The polymerization initiator to be contained in the monomer composition for producing the precursor polymer is one which initiates the polymerization of the monomer and which is not involved in the polymerization at this time, And a polymerization initiator necessary for initiating the polymerization at the interface of the precursor polymer are used. For example, a combination of two kinds of thermal decomposition polymerization initiators having different thermal decomposition temperatures, a thermal decomposition polymerization initiator and a photopolymerization initiator, an organic peroxide having a copolymerizability with the thermal decomposition polymerization initiator, and the like can be used. ..
Some specific examples of the polymerization initiator that can be used in the present invention are shown below, but it may be appropriately selected from these.

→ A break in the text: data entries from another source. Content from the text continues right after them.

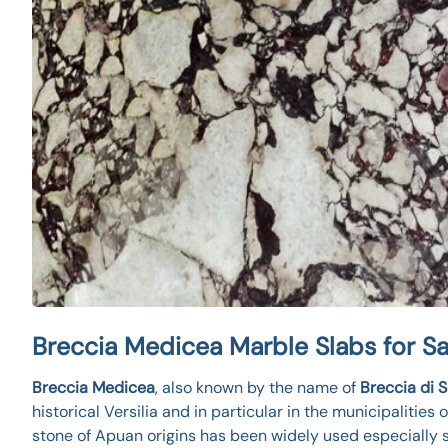
Breccia Medicea Marble Slabs for Sa
Breccia Medicea
, also known by the name of
Breccia di 
historical Versilia and in particular in the municipalities 
stone of Apuan origins has been widely used especially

As the thermal decomposition polymerization initiator, there are organic peroxides and azo compounds. In any case, two or more kinds having different thermal decomposition temperatures are used, and the polymerization initiator having the lower thermal decomposition temperature is used. Is involved in the production of the precursor polymer, and one having a higher thermal decomposition temperature remains in the precursor polymer and should be selected so as to help start the polymerization at the interface of the precursor polymer thereafter.

As the organic peroxide type polymerization initiator that can be used, isobutyl peroxide, diisopropyl peroxydicarbonate, dimyristyl peroxydicarbonate, di (2-ethoxyethyl) peroxydicarbonate, di (2- Ethylhexyl) peroxydicarbonate, t-butyl peroxyneodecanate, 2,
4-dichlorobenzoyl peroxide, t-butylperoxypivalate, 3,5,5-trimethylhexanoyl peroxide, lauroyl peroxide, t-butylperoxy (2-ethylhexanoate), benzoyl peroxide, t -Butyl peroxyisobutyrate, 1,1-
Bis (t-butylperoxy) 3,3,5-trimethylcyclohexane, cyclohexanone peroxide, t
-Butyl peroxy acetate, t-butyl peroxy benzoate, etc. are mentioned.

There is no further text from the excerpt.